Enquanto a capital paraense atinge quase 30% de acessos na nova rede, agronegócio no interior investe em infraestrutura própria e profissionais de imagem ainda dependem de conexões cabeadas para garantir estabilidade

Gabriel da Mota

A promessa de uma revolução tecnológica com a chegada do 5G ao Pará vive um cenário de contrastes entre a capital e o interior. Em Belém, a expansão da rede — impulsionada por investimentos voltados para a COP 30 — já coloca a tecnologia em 29% dos acessos móveis, superando a média nacional de 21,5%. No entanto, para setores de alto desempenho, como o agronegócio em Ulianópolis e a operação profissional de drones na capital, a conectividade de quinta geração ainda esbarra em custos de implantação e na instabilidade de sinal em áreas de grande aglomeração.
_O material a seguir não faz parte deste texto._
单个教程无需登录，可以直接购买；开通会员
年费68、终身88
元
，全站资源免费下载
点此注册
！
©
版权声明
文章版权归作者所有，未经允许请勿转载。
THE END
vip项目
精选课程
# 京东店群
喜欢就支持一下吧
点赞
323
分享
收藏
Na prática, a indústria 4.0 paraense tem sido construída com uma lógica híbrida, onde o 4G, a fibra óptica e a internet via satélite ainda são os pilares da produtividade. 
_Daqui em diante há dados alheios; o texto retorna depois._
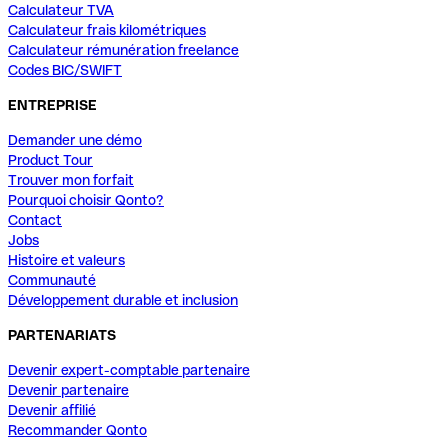
Calculateur TVA
Calculateur frais kilométriques
Calculateur rémunération freelance
Codes BIC/SWIFT
ENTREPRISE
Demander une démo
Product Tour
Trouver mon forfait
Pourquoi choisir Qonto?
Contact
Jobs
Histoire et valeurs
Communauté
Développement durable et inclusion
PARTENARIATS
Devenir expert-comptable partenaire
Devenir partenaire
Devenir affilié
Recommander Qonto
No sudeste paraense, a Pagrisa, uma das principais indústrias sucroalcooleiras do estado, opera com uma estrutura de conectividade robusta, mas que dispensa o 5G em larga escala. A empresa utiliza uma combinação de tecnologias para monitorar 100% de sua operação agrícola em tempo real em Ulianópolis. 

"Atualmente, a empresa utiliza praticamente todas as formas disponíveis de transmissão de dados no campo, com exceção do 5G. Apesar de amplamente divulgado como vetor da agricultura digital, o 5G ainda apresenta limitações importantes para áreas agrícolas extensas. A tecnologia exige uma alta densidade de antenas, com torres próximas entre si, o que eleva significativamente o custo de implantação e dificulta sua viabilidade econômica no campo", explica a empresa em nota.
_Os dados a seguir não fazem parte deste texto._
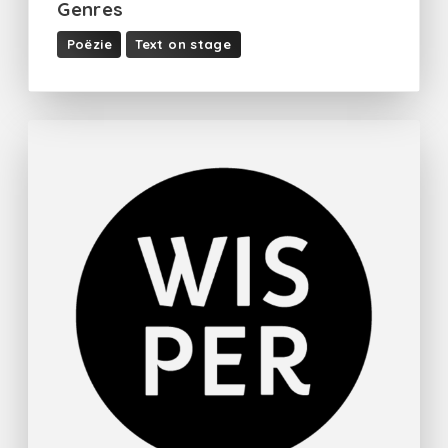
Genres
Poëzie
Text on stage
Para contornar a falta de redes públicas abrangentes no interior, a companhia investiu em uma parceria privada com a operadora TIM, instalando cinco torres próprias na frequência de 700 MHz. Essa rede cobre 80% da área produtiva com tecnologia 4G, sendo complementada por satélite e rádio para o controle de sistemas de irrigação. Segundo a agroindústria, a evolução tecnológica no campo tem priorizado a autonomia local das máquinas, equipadas com inteligência embarcada e sensores que não dependem de conexão externa constante para operar com precisão.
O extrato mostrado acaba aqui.